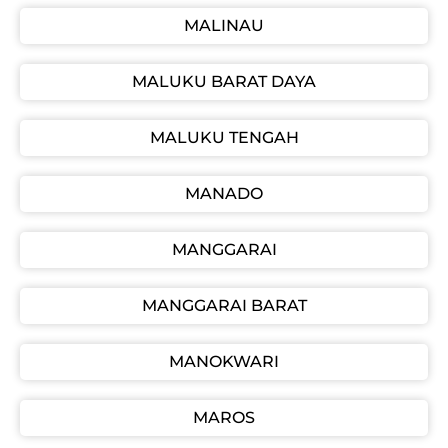
MALINAU
MALUKU BARAT DAYA
MALUKU TENGAH
MANADO
MANGGARAI
MANGGARAI BARAT
MANOKWARI
MAROS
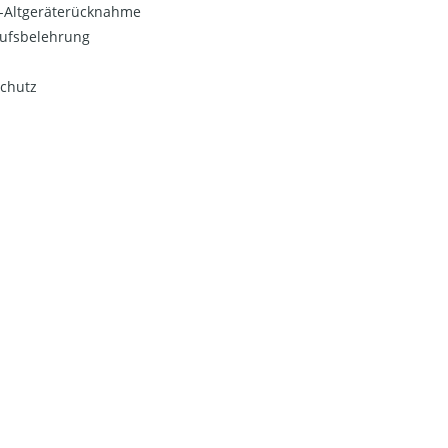
o-Altgeräterücknahme
ufsbelehrung
chutz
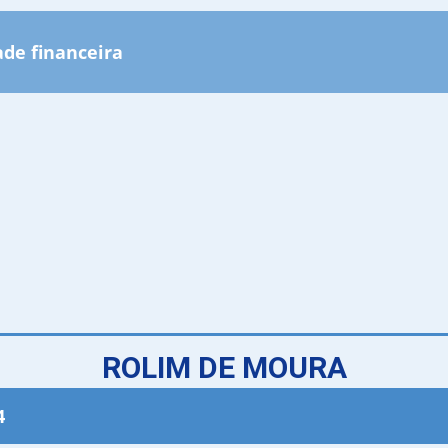
ade financeira
ROLIM DE MOURA
4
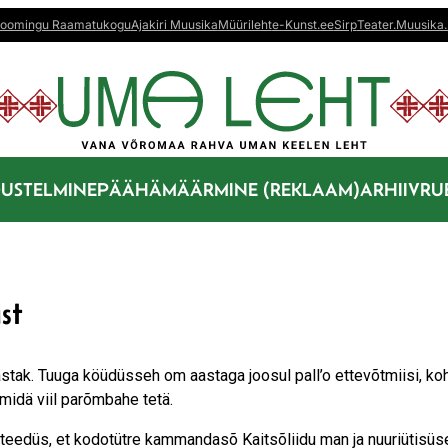
oomingu Raamatukogu
Ajakiri Muusika
Müürileht
e-Kunst.ee
Sirp
Teater.Muusika.
US
TELMINE
PÄÄHÄMÄÄRMINE (REKLAAM)
ARHIIV
RU
st
stak. Tuuga köüdüsseh om aastaga joosul pall’o ettevõtmiisi, ko
 midä viil parõmbahe tetä.
teedüs, et kodotütre kammandasõ Kaitsõ­liidu man ja nuuri­ütisüs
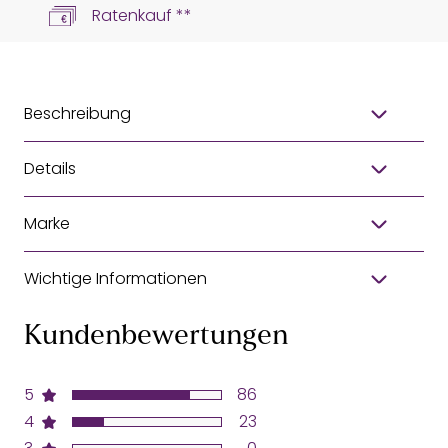
Ratenkauf **
Beschreibung
Details
Marke
Wichtige Informationen
Kundenbewertungen
5
86
4
23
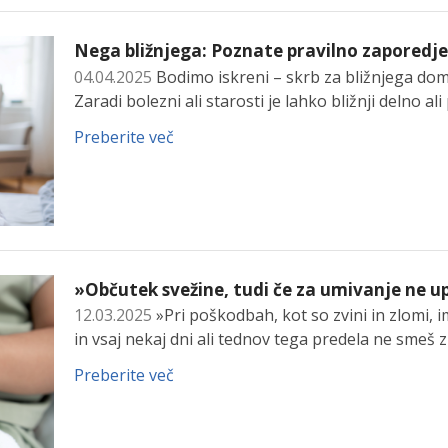
Nega bližnjega: Poznate pravilno zaporedj
04.04.2025
Bodimo iskreni – skrb za bližnjega dom
Zaradi bolezni ali starosti je lahko bližnji delno 
Preberite več
»Občutek svežine, tudi če za umivanje ne u
12.03.2025
»Pri poškodbah, kot so zvini in zlomi, 
in vsaj nekaj dni ali tednov tega predela ne smeš
Preberite več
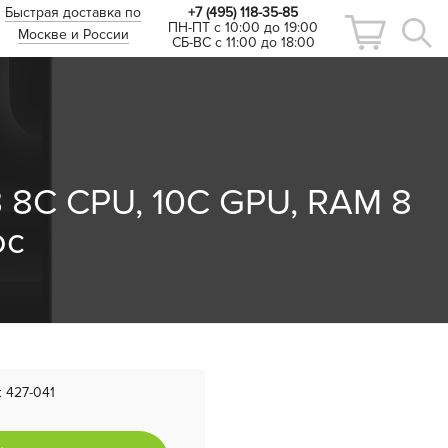
Быстрая доставка по
+7 (495) 118-35-85
ПН-ПТ с 10:00 до 19:00
Москве и России
СБ-ВС с 11:00 до 18:00
 8C CPU, 10C GPU, RAM 8
ос
:
427-041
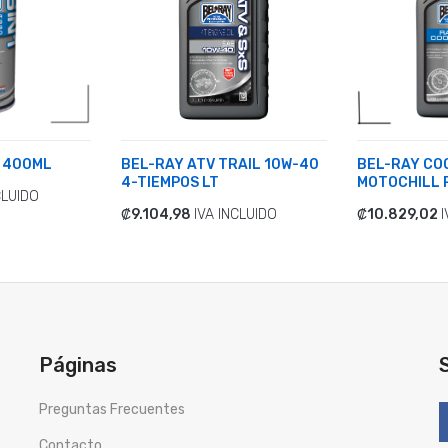
, 400ML
BEL-RAY ATV TRAIL 10W-40
BEL-RAY CO
4-TIEMPOS LT
MOTOCHILL 
CLUIDO
₡9.104,98
IVA INCLUIDO
₡10.829,02
I
ADICIONAR
ADICIONA
Páginas
Preguntas Frecuentes
Contacto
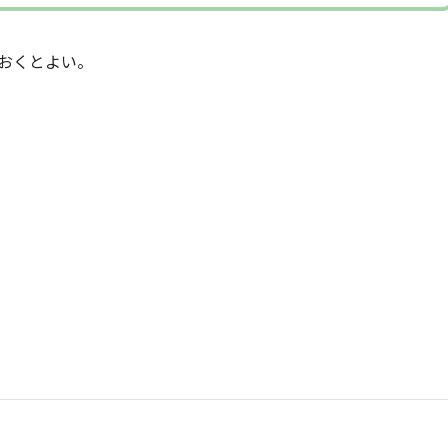
おくとよい。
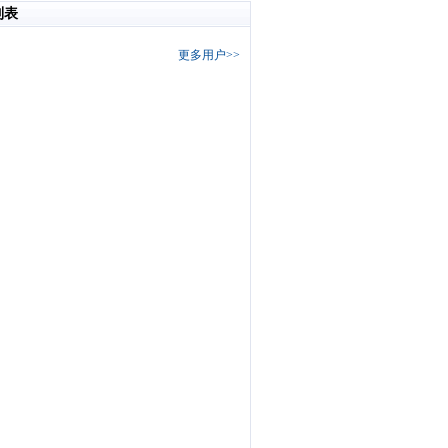
列表
更多用户>>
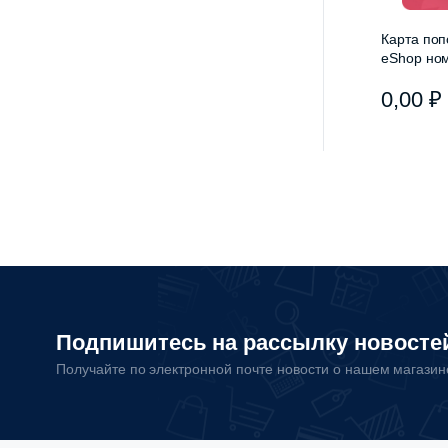
Карта поп
eShop ном
Великобр
0,00
₽
Подпишитесь на рассылку новосте
Получайте по электронной почте новости о нашем магази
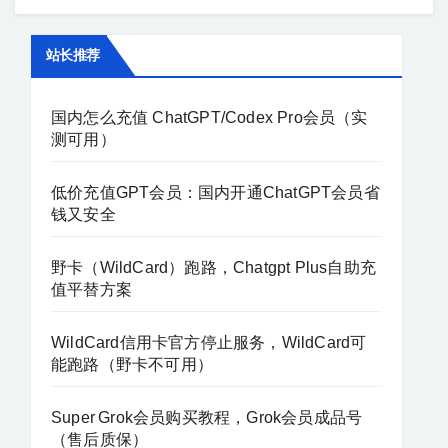
在不同地区频繁切换登录，可能被系统识别
为可疑行为。（VPN代理频繁更换） 这些措
站长推荐
施都是为了保护用户账户安全，防止恶意用
户试图入侵。 如需代注册GPT帐号、代充
国内怎么充值 ChatGPT/Codex Pro会员（实
值...
测可用）
低价充值GPT会员：国内开通ChatGPT会员省
钱又安全
野卡（WildCard）跑路，Chatgpt Plus自助充
值平替方案
WildCard信用卡官方停止服务，WildCard可
能跑路（野卡不可用）
Super Grok会员购买教程，Grok会员成品号
（售后质保）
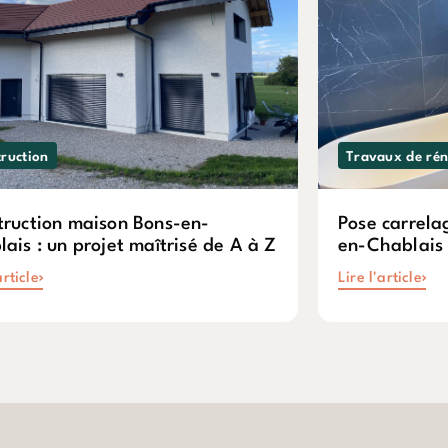
ruction
Travaux de ré
truction maison Bons-en-
Pose carrela
ais : un projet maîtrisé de A à Z
en-Chablais
article
Lire l'article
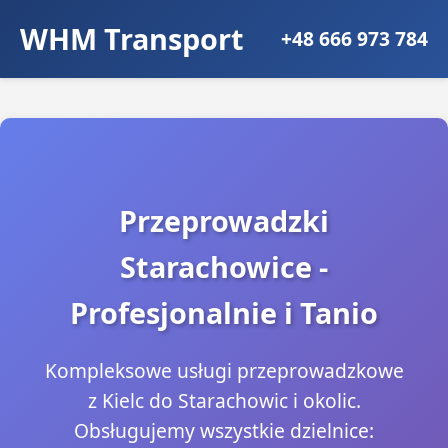
WHM Transport
+48 666 973 784
Przeprowadzki
Starachowice -
Profesjonalnie i Tanio
Kompleksowe usługi przeprowadzkowe
z Kielc do Starachowic i okolic.
Obsługujemy wszystkie dzielnice:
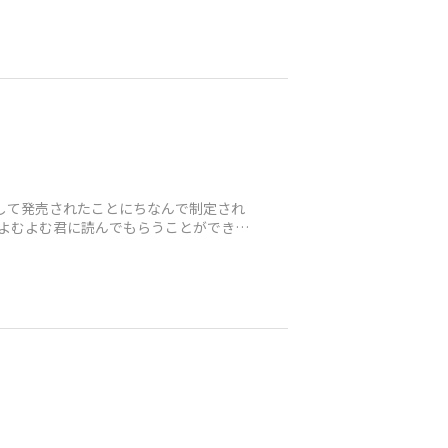
料として発売されたことにちなんで制定され
くよむよむ君に読んでもらうことができま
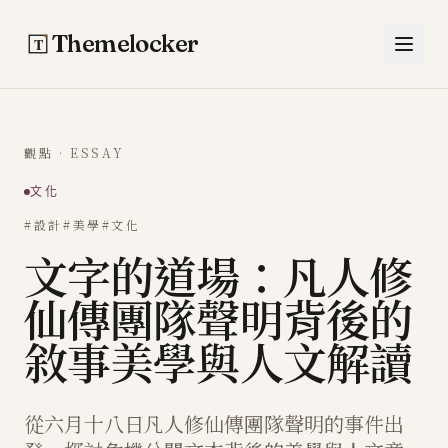
跳至主要內容
Themelocker
觀點 · ESSAY
文化
#設計
#美學
#文化
文字的道場：凡人修
仙傳團隊聲明背後的
敘事美學與人文解讀
從六月十八日凡人修仙傳團隊聲明的事件出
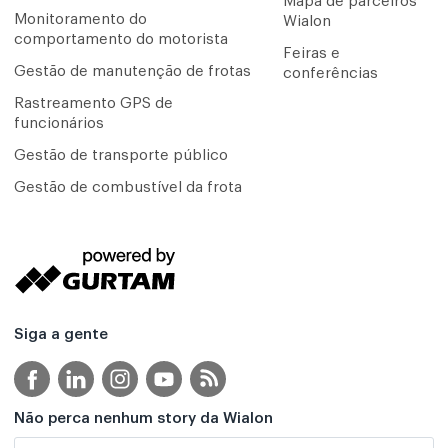
Mapa de parceiros
Monitoramento do
Wialon
comportamento do motorista
Feiras e
Gestão de manutenção de frotas
conferências
Rastreamento GPS de
funcionários
Gestão de transporte público
Gestão de combustível da frota
Siga a gente
Não perca nenhum story da Wialon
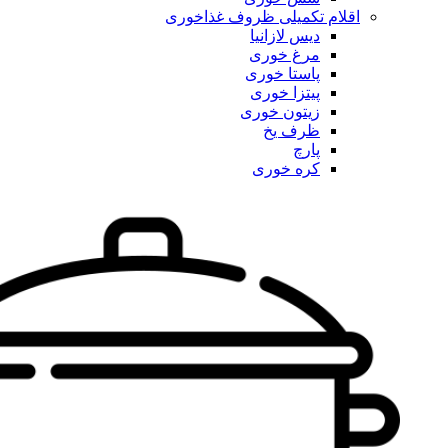
اقلام تکمیلی ظروف غذاخوری
دیس لازانیا
مرغ خوری
پاستا خوری
پیتزا خوری
زیتون خوری
ظرف یخ
پارچ
کره خوری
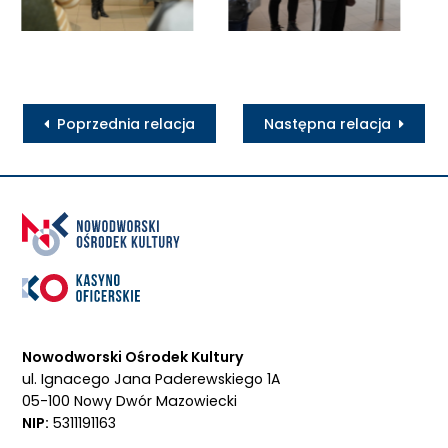
Poprzednia relacja
Następna relacja
Nowodworski Ośrodek Kultury
ul. Ignacego Jana Paderewskiego 1A
05-100 Nowy Dwór Mazowiecki
NIP:
5311191163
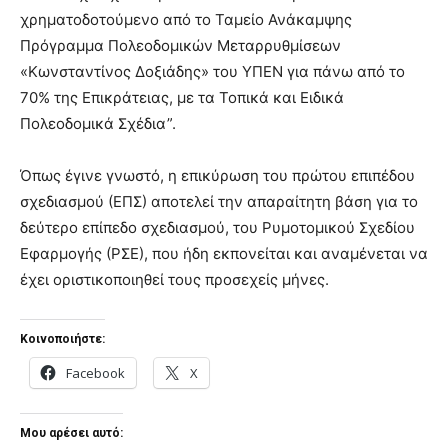
χρηματοδοτούμενο από το Ταμείο Ανάκαμψης
Πρόγραμμα Πολεοδομικών Μεταρρυθμίσεων
«Κωνσταντίνος Δοξιάδης» του ΥΠΕΝ για πάνω από το
70% της Επικράτειας, με τα Τοπικά και Ειδικά
Πολεοδομικά Σχέδια”.
Όπως έγινε γνωστό, η επικύρωση του πρώτου επιπέδου
σχεδιασμού (ΕΠΣ) αποτελεί την απαραίτητη βάση για το
δεύτερο επίπεδο σχεδιασμού, του Ρυμοτομικού Σχεδίου
Εφαρμογής (ΡΣΕ), που ήδη εκπονείται και αναμένεται να
έχει οριστικοποιηθεί τους προσεχείς μήνες.
Κοινοποιήστε:
Facebook
X
Μου αρέσει αυτό:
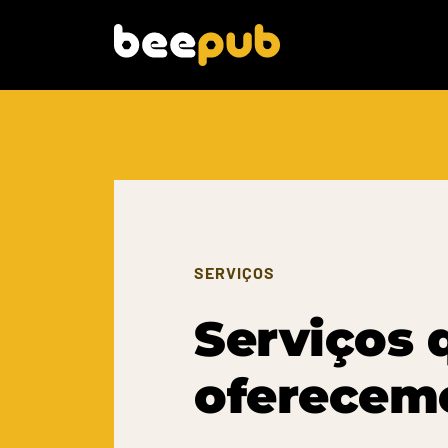
SERVIÇOS
Serviços 
oferecem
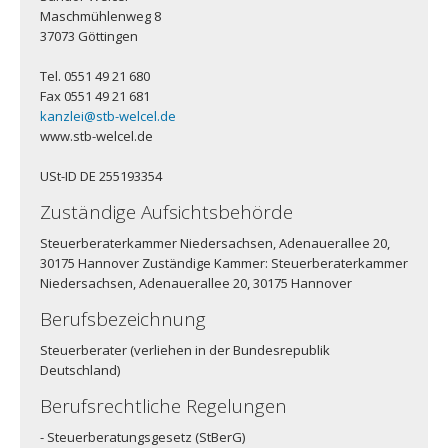
Maschmühlenweg 8
37073 Göttingen
Tel. 0551 49 21 680
Fax 0551 49 21 681
kanzlei@stb-welcel.de
www.stb-welcel.de
USt-ID DE 255193354
Zuständige Aufsichtsbehörde
Steuerberaterkammer Niedersachsen, Adenauerallee 20,
30175 Hannover Zuständige Kammer: Steuerberaterkammer
Niedersachsen, Adenauerallee 20, 30175 Hannover
Berufsbezeichnung
Steuerberater (verliehen in der Bundesrepublik
Deutschland)
Berufsrechtliche Regelungen
- Steuerberatungsgesetz (StBerG)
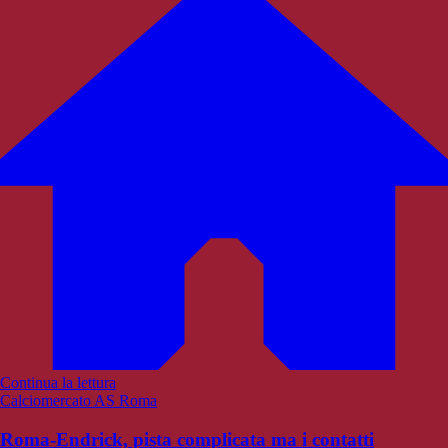
Continua la lettura
Calciomercato AS Roma
Roma-Endrick, pista complicata ma i contatti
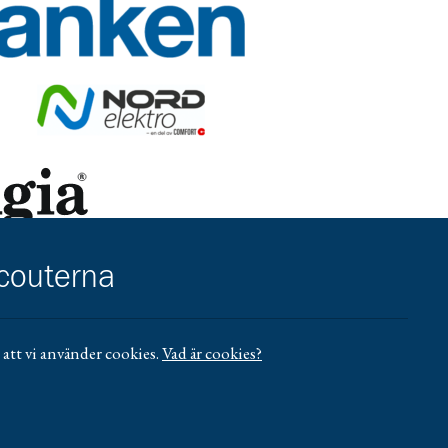
r/umea-city
.se/vasterbotten/privat/
Gå till https://nordelektro.se/
reningsliv
https://www.sensus.se/samarbeta/rattigheter-och-hallbarhet/for
scouterna
ll https://www.mucf.se/bidrag/barn-och-ungdomsorganisationer
att vi använder cookies.
Vad är cookies?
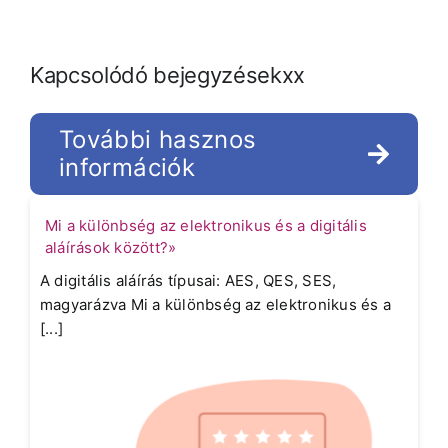
Kapcsolódó bejegyzésekxx
További hasznos
információk
Mi a különbség az elektronikus és a digitális
aláírások között?»
A digitális aláírás típusai: AES, QES, SES,
magyarázva Mi a különbség az elektronikus és a
[...]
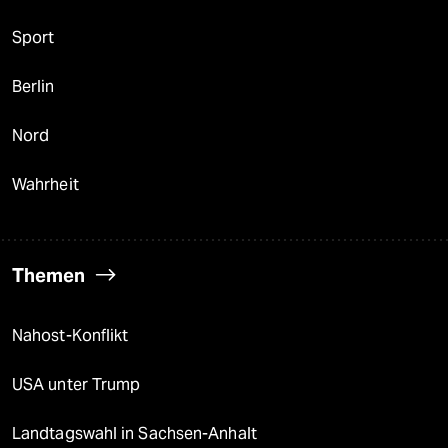
Sport
Berlin
Nord
Wahrheit
Themen
Nahost-Konflikt
USA unter Trump
Landtagswahl in Sachsen-Anhalt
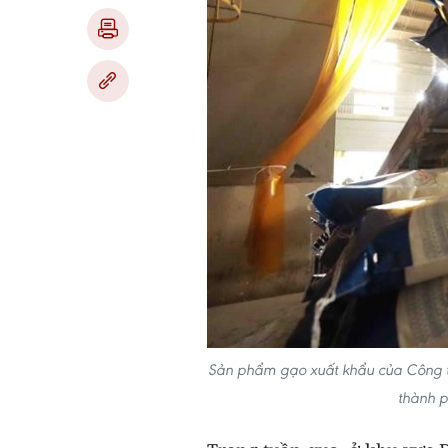
Sản phẩm gạo xuất khẩu của Công 
thành p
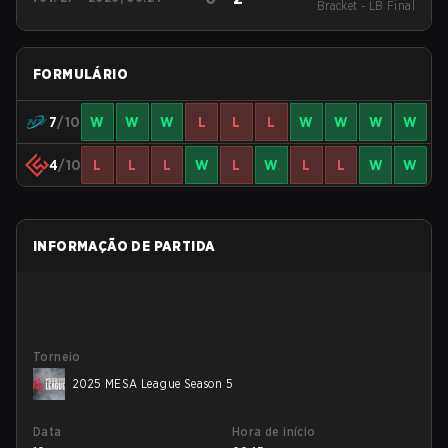
Bracket - LB Final
Winter
FORMULÁRIO
7
/10
W
W
W
L
L
L
W
W
W
W
4
/10
L
L
L
W
L
W
L
L
W
W
INFORMAÇÃO DE PARTIDA
Torneio
2025 MESA League Season 5
Data
Hora de início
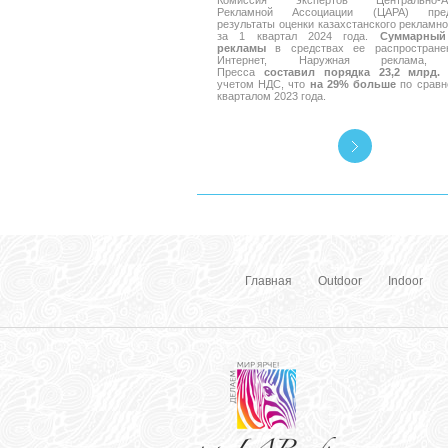
Комиссия экспертов Центрально-Аз
Рекламной Ассоциации (ЦАРА) пред
результаты оценки казахстанского рекламно
за 1 квартал 2024 года.
Суммарный
рекламы
в средствах ее распространен
Интернет, Наружная реклама, 
Пресса
составил порядка 23,2 млрд. 
учетом НДС, что
на 29% больше
по сравн
кварталом 2023 года.
Главная
Outdoor
Indoor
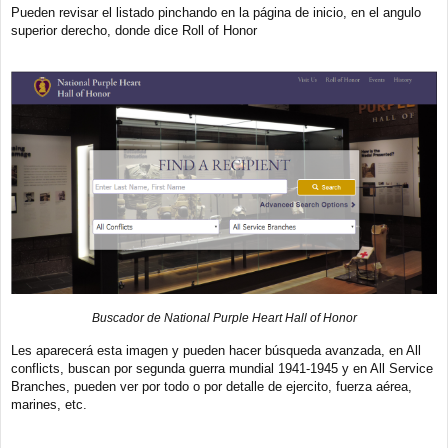
Pueden revisar el listado pinchando en la página de inicio, en el angulo
superior derecho, donde dice Roll of Honor
Buscador de National Purple Heart Hall of Honor
Les aparecerá esta imagen y pueden hacer búsqueda avanzada, en All
conflicts, buscan por segunda guerra mundial 1941-1945 y en All Service
Branches, pueden ver por todo o por detalle de ejercito, fuerza aérea,
marines, etc.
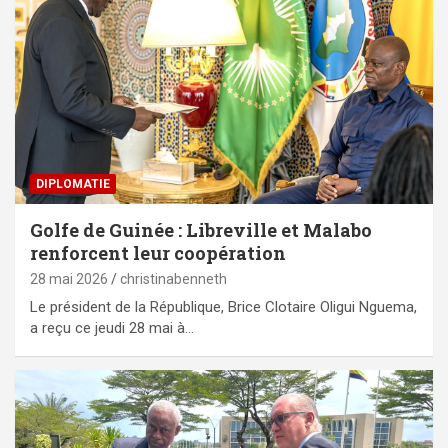
DIPLOMATIE
Golfe de Guinée : Libreville et Malabo
renforcent leur coopération
28 mai 2026
christinabenneth
Le président de la République, Brice Clotaire Oligui Nguema,
a reçu ce jeudi 28 mai à…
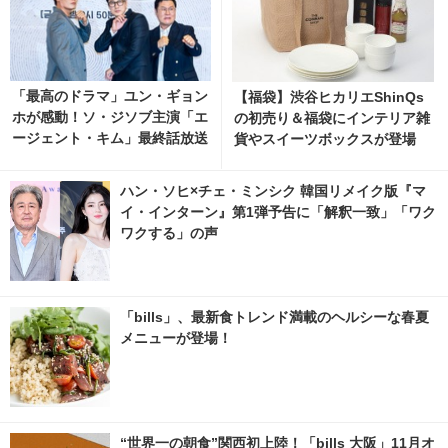
「最高のドラマ」ユン・ギョン
【福袋】渋谷ヒカリエShinQs
ホが感動！ソ・ジソブ主演「エ
の初売り＆福袋にインテリア雑
ージェント・キム」最終話放送
貨やスイーツボックスが登場
記念パーティーの裏側の映像解
禁 1枚目の写真・画像 | cinem
ハン・ソヒ×チェ・ミンシク 韓国リメイク版『マ
acafe.net
イ・インターン』第1弾予告に「解釈一致」「ワク
ワクする」の声
「bills」、最新食トレンド満載のヘルシーな春夏
メニューが登場！
“世界一の朝食”関西初上陸！「bills 大阪」11月オ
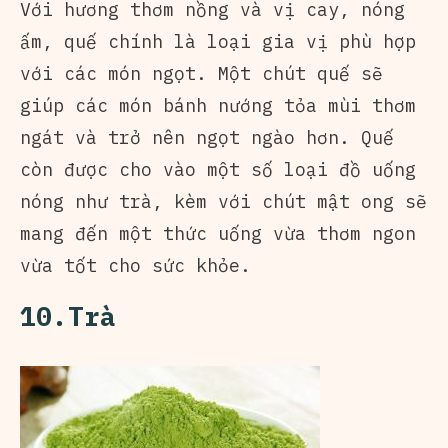
Với hương thơm nồng và vị cay, nóng
ấm, quế chính là loại gia vị phù hợp
với các món ngọt. Một chút quế sẽ
giúp các món bánh nướng tỏa mùi thơm
ngát và trở nên ngọt ngào hơn. Quế
còn được cho vào một số loại đồ uống
nóng như trà, kèm với chút mật ong sẽ
mang đến một thức uống vừa thơm ngon
vừa tốt cho sức khỏe.
10.Trà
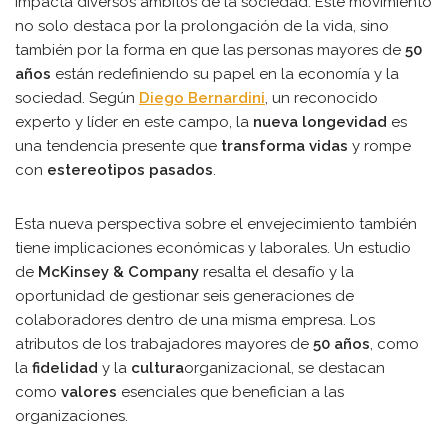
impacta diversos ámbitos de la sociedad. Este movimiento
no solo destaca por la prolongación de la vida, sino
también por la forma en que las personas mayores de
50
años
están redefiniendo su papel en la economía y la
sociedad. Según
Diego Bernardini
, un reconocido
experto y líder en este campo, la
nueva longevidad
es
una tendencia presente que
transforma vidas
y rompe
con
estereotipos pasados
.
Esta nueva perspectiva sobre el envejecimiento también
tiene implicaciones económicas y laborales. Un estudio
de
McKinsey & Company
resalta el desafío y la
oportunidad de gestionar seis generaciones de
colaboradores dentro de una misma empresa. Los
atributos de los trabajadores mayores de
50 años
, como
la
fidelidad
y la
cultura
organizacional, se destacan
como
valores
esenciales que benefician a las
organizaciones.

* Task brief *
How many lines in the listing above contain "Steuerberaterkammer"? Give the number and nothing else.

* Written answer *
2